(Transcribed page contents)
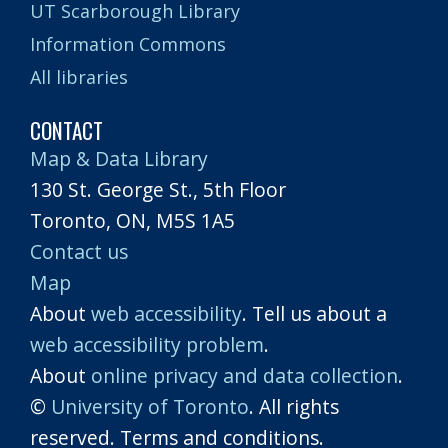
UT Scarborough Library
Information Commons
All libraries
CONTACT
Map & Data Library
130 St. George St., 5th Floor
Toronto, ON, M5S 1A5
Contact us
Map
About
web accessibility
. Tell us about a
web accessibility problem
.
About
online privacy and data collection
.
©
University of Toronto
. All rights
reserved. Terms and conditions.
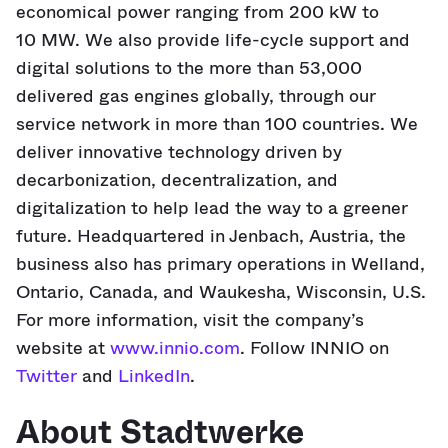
economical power ranging from 200 kW to
10 MW. We also provide life-cycle support and
digital solutions to the more than 53,000
delivered gas engines globally, through our
service network in more than 100 countries. We
deliver innovative technology driven by
decarbonization, decentralization, and
digitalization to help lead the way to a greener
future. Headquartered in Jenbach, Austria, the
business also has primary operations in Welland,
Ontario, Canada, and Waukesha, Wisconsin, U.S.
For more information, visit the company’s
website at
www.innio.com
. Follow INNIO on
Twitter
and
LinkedIn
.
About Stadtwerke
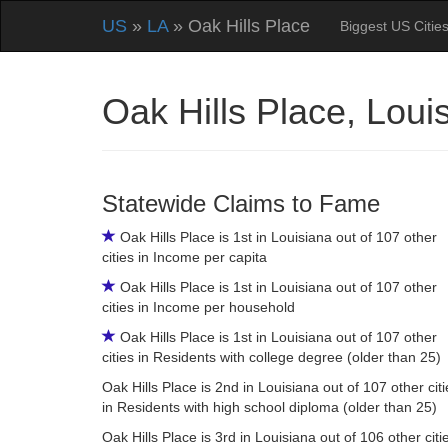
US
»
LA
» Oak Hills Place
Biggest US Citie
Oak Hills Place, Lou
Statewide Claims to Fame
Oak Hills Place is 1st in Louisiana out of 107 other
cities in Income per capita
Oak Hills Place is 1st in Louisiana out of 107 other
cities in Income per household
Oak Hills Place is 1st in Louisiana out of 107 other
cities in Residents with college degree (older than 25)
Oak Hills Place is 2nd in Louisiana out of 107 other citi
in Residents with high school diploma (older than 25)
Oak Hills Place is 3rd in Louisiana out of 106 other citi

__WHAT THE TASK ASKS__.
Repeat the entries exactly, pictures left out.

__ANSWER BOX__.
UT Scarborough Library
Information Commons
All libraries
CONTACT
Map & Data Library
130 St. George St., 5th Floor
Toronto, ON, M5S 1A5
Contact us
Map
About
web accessibility
. Tell us about a
web accessibility problem
.
About
online privacy and data collection
.
©
University of Toronto
. All rights
reserved. Terms and conditions.
economical power ranging from 200 kW to
10 MW. We also provide life-cycle support and
digital solutions to the more than 53,000
delivered gas engines globally, through our
service network in more than 100 countries. We
deliver innovative technology driven by
decarbonization, decentralization, and
digitalization to help lead the way to a greener
future. Headquartered in Jenbach, Austria, the
business also has primary operations in Welland,
Ontario, Canada, and Waukesha, Wisconsin, U.S.
For more information, visit the company’s
website at
www.innio.com
. Follow INNIO on
Twitter
and
LinkedIn
.
About Stadtwerke
US
»
LA
» Oak Hills Place
Biggest US Citie
Oak Hills Place, Lou
Statewide Claims to Fame
Oak Hills Place is 1st in Louisiana out of 107 other
cities in Income per capita
Oak Hills Place is 1st in Louisiana out of 107 other
cities in Income per household
Oak Hills Place is 1st in Louisiana out of 107 other
cities in Residents with college degree (older than 25)
Oak Hills Place is 2nd in Louisiana out of 107 other citi
in Residents with high school diploma (older than 25)
Oak Hills Place is 3rd in Louisiana out of 106 other citi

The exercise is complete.